Al exponer ayer este postulado como punto final, advertí con agrado que en ningún momento de mi intervención había utilizado la palabra felicidad. Constatarlo me hizo sonreír. En el turno de preguntas participé a los asistentes (mayoritariamente profesoras) mi satisfacción. Les anuncié que no había verbalizado en ningún momento la palabra felicidad, y que eso me alegraba sobremanera, porque desde hace ya un tiempo me he propuesto desterrar este término de mi vocabulario. Las palabras se desgastan por su mal uso y pueden llegar a ser inútiles por su abuso. Si alguien quiere corromper el mundo empezará por corromper las palabras que denotan ese mundo. Empiezo a sospechar que la felicidad tal y como se cartografía en el mapa de los valores neoliberales no existe. Existe el constructo, el vocablo, que creo que funciona como una kantiana idea reguladora de la razón, pero no alberga existencia sentimental real. Me viene ahora a la memoria el ensayo La felicidad paradójica de Lipovetsky donde demuestra las enormes aporías en las que vivimos como seres aspirantes a la felicidad, y donde más que de felicidad habla de confort, bienestar, hedonismo, alegría. Con su apabulllante indeterminación semántica, la felicidad se ha erigido en una ideología que produce cantidades ingentes de tristeza, frustración e indignación, aunque luego esa misma ideología reprende a quien las padece afirmando que la tristeza es una deficiencia psicológica, la frustración una mala administración del deseo, la indignación una pésima gestión de la resiliencia. Se trata de una tiránica idea de la felicidad destinada a fortalecer la gigantesca industria del pensamiento positivo. Una felicidad fetichizada como opción individual vinculada al mercado que neglige cualquier aspecto social y político (justicia) como presupuesto para la emergencia de la propia felicidad. Una felicidad puramente neoliberal. Individualiza los problemas estructurales y por tanto también lleva al ámbito privado las soluciones.

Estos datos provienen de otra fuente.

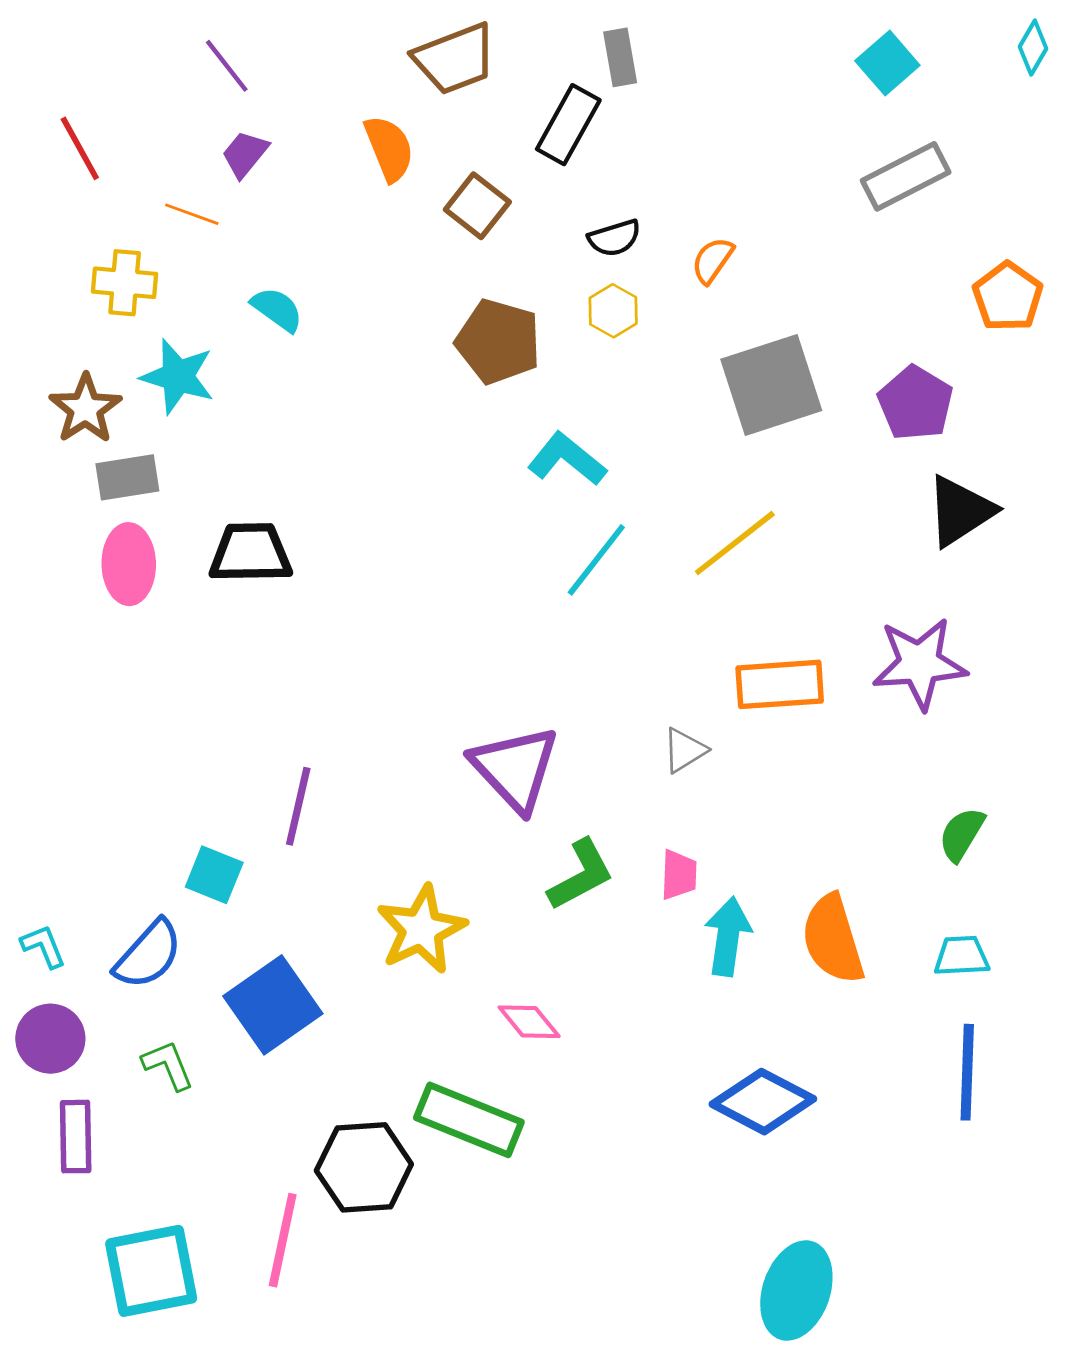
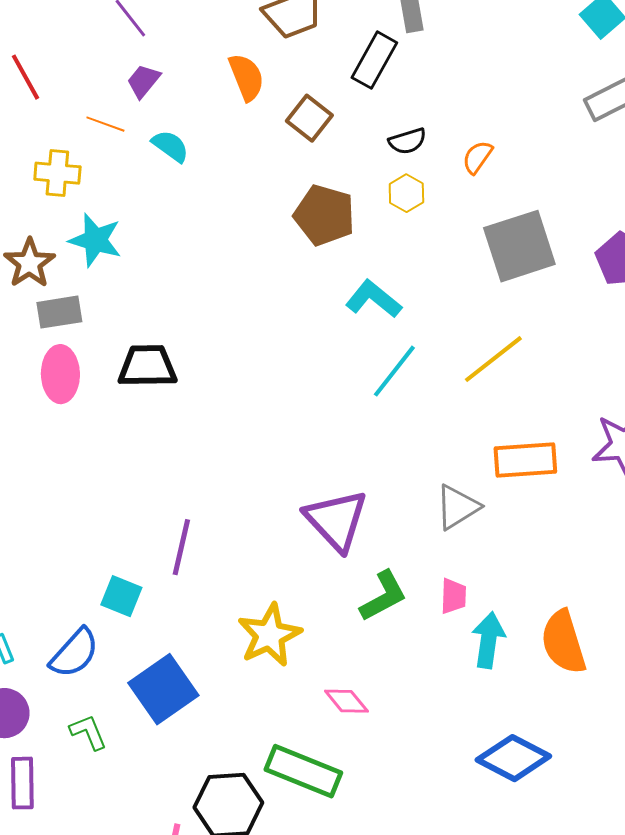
cyan semicircle: (277, 309) -> (170, 146), moved
gray triangle: (684, 750) -> (457, 507), size x1.4

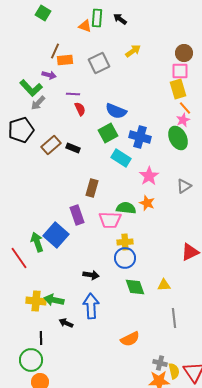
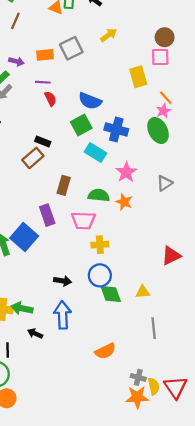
brown line: (55, 51) -> (15, 21), moved
orange rectangle: (65, 60) -> (45, 55), moved
yellow rectangle: (178, 89) -> (138, 77), moved
brown rectangle: (51, 145) -> (33, 158), moved
green semicircle: (126, 208) -> (99, 195), moved
blue circle: (125, 258) -> (100, 275), moved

En el ensayo Happycracia de Edgar Cabanas y Eva Illouz se desmantela esta ideología de la felicidad vacua que crea profusa hipocondría emocional, o happycondriacos, como afirman con brillantez léxica los autores. Afortunadamente, como le escuché a Cabanas en una interesantísima conferencia Tedx, «de esta felicidad se puede salir». Sin embargo, y una vez hecha esta crítica de la razón feliz, yo quiero vindicar a continuación la plausibilidad de la alegría, la congratulación, el júbilo, el entusiasmo, el paroxismo, la plenitud, la satisfacción, el orgullo que proporciona aquello que forma indisoluble parte de lo que brinda sentido a nuestras vidas cuando lo hacemos bien. En nuestro entramado afectivo se alojan sentimientos que nos propulsan y nos saturan de una energía que hace que no quepamos de gozo en nuestro propio cuerpo, saltemos de alegría aunque no nos movamos del sitio, nos desbordemos de puro contentos y vayamos al encuentro del otro para que recoja ese desbordamiento que siempre solicita ser compartido. Es muy fácil saber cuándo estamos alegres, pero no lo es tanto descifrar si somos o no felices.  En las páginas finales del ensayo Las palabras rotas, Luis García Montero llega a una conclusión esquemática, pero de una hondura insondable: «Necesitamos en los labios unas pocas palabras verdaderas». Añadiría que por supuesto que necesitamos esas palabras, pero sobre todo saber por qué son verdaderas. De entre esas palabras sustituiría la palabra felicidad por la de alegría. Es mucho más sencilla y menos equívoca. Mucho más fiable y menos manipulable. Mucho más transparente y menos laberíntica. Es una de esas palabras verdaderas que como animales políticos necesitaríamos colocar en los labios y sentirla en el cuerpo mucho más a menudo para decirnos a nosotros mismos que estamos conviviendo bien.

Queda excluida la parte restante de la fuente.